1

I want to have a function in Redshift that removes accents from words. I have found a question in SO(question) with the code in Python for making it. I have tried a few solutions, one of them being:

import unicodedata
def remove_accents(accented_string):
    nfkd_form = unicodedata.normalize('NFKD', input_str)
    return u"".join([c for c in nfkd_form if not unicodedata.combining(c)])

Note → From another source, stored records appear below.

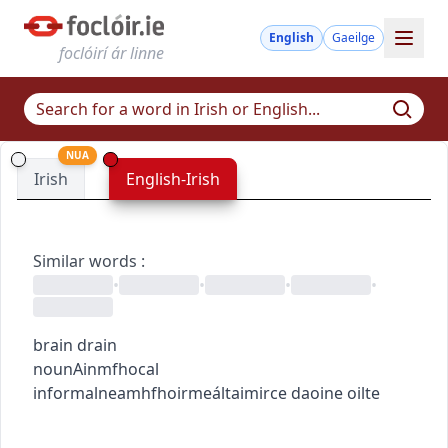
English
Gaeilge
foclóirí ár linne
NUA
Irish
English-Irish
Similar words
:
•
•
•
•
brain drain
noun
Ainmfhocal
informal
neamhfhoirmeálta
imirce daoine oilte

Then I create the function in Redshift as follows:

create function remove_accents(accented_string varchar)
returns varchar
immutable
as $$
import unicodedata
def remove_accents(accented_string):
    nfkd_form = unicodedata.normalize('NFKD', input_str)
    return u"".join([c for c in nfkd_form if not unicodedata.combining(c)])
$$ language plpythonu;

And I apply it to a column with:

SELECT remove_accents(city) FROM info_geo

Getting just null values. The column city is of varchar type. Why am I getting null values and how could I solve it?

Javier Lopez Tomas
  • 2,072
  • 3
  • 19
  • 41

1 Answers1

1

You don't need to create a Python function inside the UDF. Either add a call of the function or write it as a scalar expression:

create function remove_accents(accented_string varchar)
returns varchar
immutable
as $$
  import unicodedata
  nfkd_form = unicodedata.normalize('NFKD', accented_string)
  return u"".join([c for c in nfkd_form if not unicodedata.combining(c)])
$$ language plpythonu;
Yann
  • 2,426
  • 1
  • 16
  • 33